Bota Box is one of the key players in this movement, positioning its offerings as “premium wine without the corkscrew.” With this upscale label comes a slightly higher MSRP. A 3-liter Bota Box wine sells for $19, while a Franzia box of the same size is a little more than half the cost, at $11.

Different portion sizes and palates are accommodated by Bota Box’s offerings.

The original Bota Box line features 12 classic reds, whites, blends, and a rosé. In an effort to expand its offerings to health-conscious consumers, the brand also introduced Bota Box Breeze, a line of three wines lower in carbs and calories. For flavor seekers, there’s the Nighthawk line, which features seven bold takes on varietals like Cabernet Sauvignon, Chardonnay, and Malbec.

Of the 22 available wines, 10 also come in 500-milliliter Bota Mini sizes. All options are available in Bota Box’s standard 3-liter boxes as well.

Bota Box’s barrel-aged Cabernet Sauvignon is the only one of its kind on the market.

Despite the argument that spirits-barrel-aged wines aren’t “real” wines, the category has continued to see growth. Today, every major American wine brand boasts a spirits-barrel-aged line of wines. Bota Box was the first bag-in-box wine brand to dip its toes into the barrel-aged game, though. It released its bourbon-barrel-aged Cabernet Sauvignon in 2019, making it the first and only alternatively packaged barrel-aged wine on the market.

Bota Box shares a wine family with a celebrity…

Delicato Family Wines, the parent company of Bota Box, acquired a wine brand bearing an influential name in August 2021. When the Francis Ford Coppola portfolio came into Delicato’s hands, “The Godfather” director’s wines became some of the most recognizable brands the company sells.

…but Bota Box is more famous.

Despite the celebrity name that comes attached to Francis Ford Coppola wines, Bota Box remains the star child of the Delicato portfolio. Bota Box sales grew by an impressive 41 percent in 2020, and the brand has more than doubled in size over the last three years. The Coppola acquisition is beginning to generate potential sales buzz for Delicato, too, though it remains to be seen just how well Coppola will perform for the company.

It’s the highest-selling growth wine brand in the nation.

Bota Box came out on top as the No. 1 fast-track growth brand in Beverage Dynamics’ 2021 Wine Growth Brands Awards. How did Bota Box secure its first-place position? It experienced double-digit growth for three consecutive years, along with a 41.2 percent increase in case sales from 2019 to 2020. There’s no denying that the bag-in-box wine is becoming a brand to be reckoned with.

It took the title of 2021 Wine Brand of the Year.

Bota Box surpassed 11 million total case sales in 2020. In 2021, it won Market Watch’s Wine Brand of the Year award.
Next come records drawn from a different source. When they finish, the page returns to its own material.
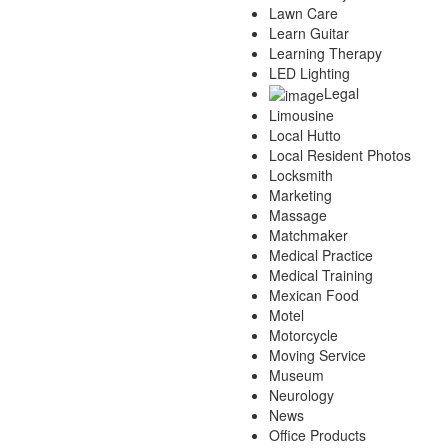
Lawn Care
Learn Guitar
Learning Therapy
LED Lighting
Legal
Limousine
Local Hutto
Local Resident Photos
Locksmith
Marketing
Massage
Matchmaker
Medical Practice
Medical Training
Mexican Food
Motel
Motorcycle
Moving Service
Museum
Neurology
News
Office Products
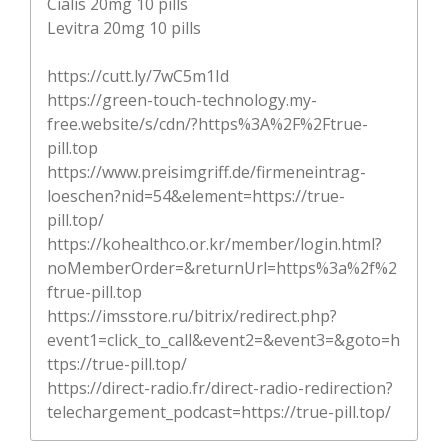
Cialis 20mg 10 pills
Levitra 20mg 10 pills
https://cutt.ly/7wC5m1Id
https://green-touch-technology.my-
free.website/s/cdn/?https%3A%2F%2Ftrue-
pill.top
https://www.preisimgriff.de/firmeneintrag-
loeschen?nid=54&element=https://true-
pill.top/
https://kohealthco.or.kr/member/login.html?
noMemberOrder=&returnUrl=https%3a%2f%2
ftrue-pill.top
https://imsstore.ru/bitrix/redirect.php?
event1=click_to_call&event2=&event3=&goto=h
ttps://true-pill.top/
https://direct-radio.fr/direct-radio-redirection?
telechargement_podcast=https://true-pill.top/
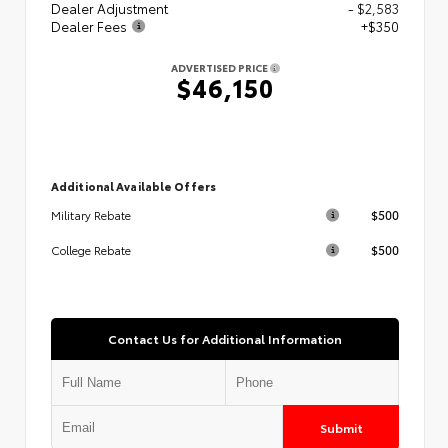
Dealer Adjustment
- $2,583
Dealer Fees
+$350
ADVERTISED PRICE
$46,150
Additional Available Offers
$500
Military Rebate
$500
College Rebate
Contact Us for Additional Information
Submit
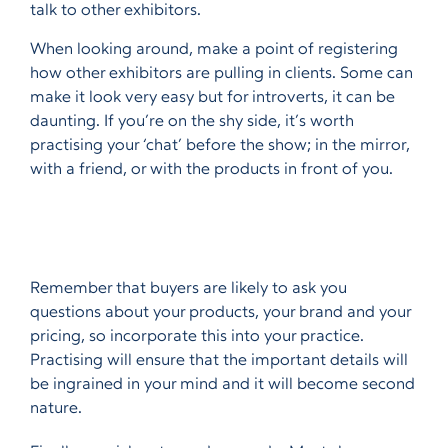
talk to other exhibitors.
When looking around, make a point of registering
how other exhibitors are pulling in clients. Some can
make it look very easy but for introverts, it can be
daunting. If you’re on the shy side, it’s worth
practising your ‘chat’ before the show; in the mirror,
with a friend, or with the products in front of you.
Remember that buyers are likely to ask you
questions about your products, your brand and your
pricing, so incorporate this into your practice.
Practising will ensure that the important details will
be ingrained in your mind and it will become second
nature.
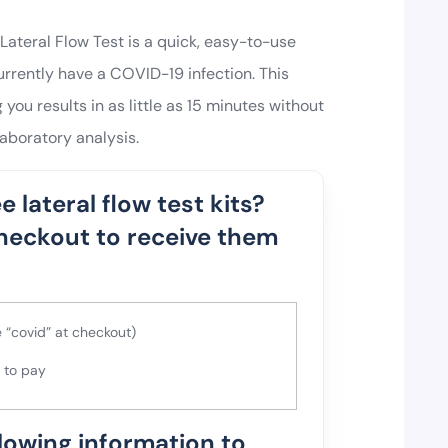
ateral Flow Test is a quick, easy-to-use
rrently have a COVID-19 infection. This
 you results in as little as 15 minutes without
aboratory analysis.
e lateral flow test kits?
heckout to receive them
 “covid” at checkout)
e to pay
llowing information to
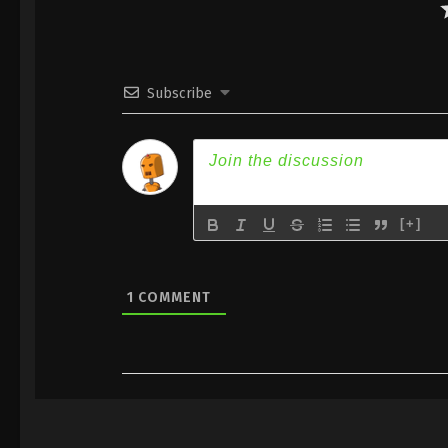
Subscribe
[+]
1
COMMENT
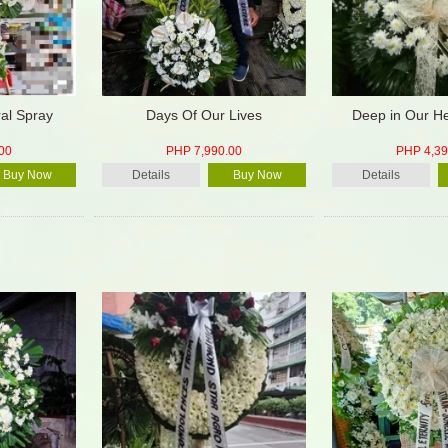
ral Spray
Days Of Our Lives
Deep in Our He
00
PHP 7,990.00
PHP 4,39
Buy Now
Details
Buy Now
Details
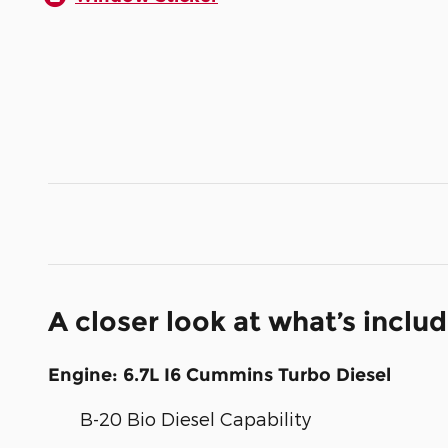
A closer look at what’s inclu
Engine: 6.7L I6 Cummins Turbo Diesel
B-20 Bio Diesel Capability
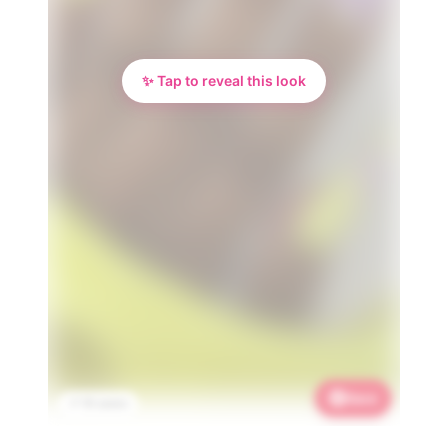
✨ Tap to reveal this look
Save
📌 1K saves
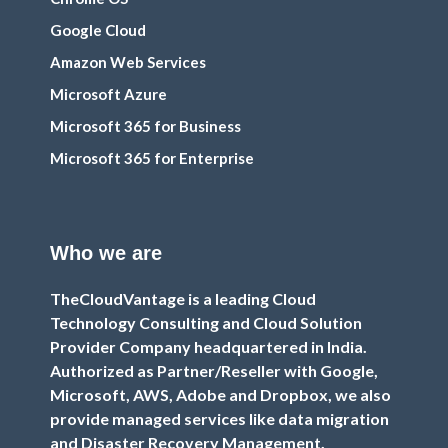
Google Cloud
Amazon Web Services
Microsoft Azure
Microsoft 365 for Business
Microsoft 365 for Enterprise
Who we are
TheCloudVantage is a leading Cloud
Technology Consulting and Cloud Solution
Provider Company headquartered in India.
Authorized as Partner/Reseller with Google,
Microsoft, AWS, Adobe and Dropbox, we also
provide managed services like data migration
and Disaster Recovery Management.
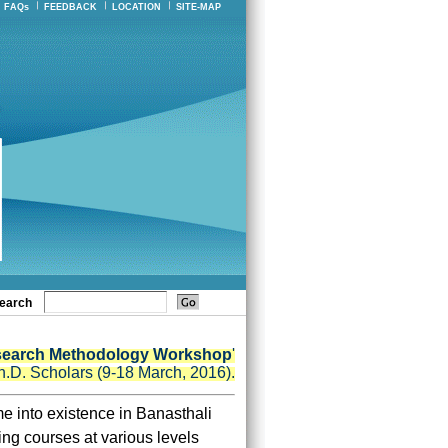
FAQs
FEEDBACK
LOCATION
SITE-MAP
earch
search Methodology Workshop
'
h.D. Scholars (9-18 March, 2016).
e into existence in Banasthali
ng courses at various levels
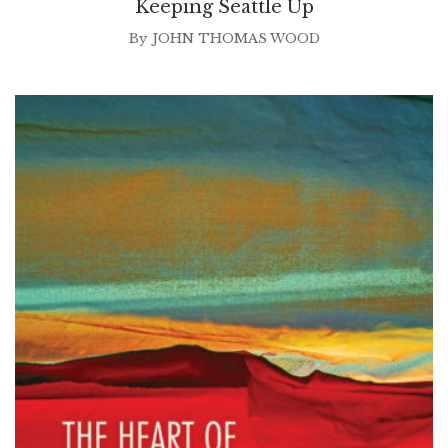
Keeping Seattle Up
By
JOHN THOMAS WOOD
The industry publication named Bota Box as the 2021 winner for its continued success and growth in the boxed wine space.

Bota Box wants to save the world, one box at a time.
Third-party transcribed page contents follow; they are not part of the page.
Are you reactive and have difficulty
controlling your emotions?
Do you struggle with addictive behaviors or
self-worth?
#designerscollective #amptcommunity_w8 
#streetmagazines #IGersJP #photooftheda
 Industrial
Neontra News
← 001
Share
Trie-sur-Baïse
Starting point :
The boxed wine industry’s emphasis on its environmental benefits is, in part, a marketing tactic. Still, it’s true that the environmental footprint of boxed wine is lower than that of bottles, and that transporting heavy glass bottles cross-country has a more negative environmental impact than transporting lightweight bags.

Bota Box plays up this good-for-the-world perk on its packaging. Each box is stamped with an “environmentally friendly box” logo. The wine cartons are also 100 percent recyclable, thanks to the unbleached, post-consumer fiber material they’re made of and sustainable ink print on the package design.

Its rosé beat out Dark Horse and Barefoot on Drizly’s spring best-seller list.

When spring rolls around, rosé takes center stage on retail shelves. The fervor surrounding this blush-hued, floral-forward wine feels somewhat akin to the pumpkin beer craze of autumn. The competition for sales is strong, but Bota Box has shown that rosé doesn’t have to come in a bottle to be a top seller.

When Drizly — the alcohol delivery company that has become more popular than ever in light of pandemic restrictions — released its list of best-selling rosés in spring 2021, Bota Box took third place. Major brands Dark Horse Wine and Barefoot couldn’t quite compete, landing in the fifth and 10th spots, respectively.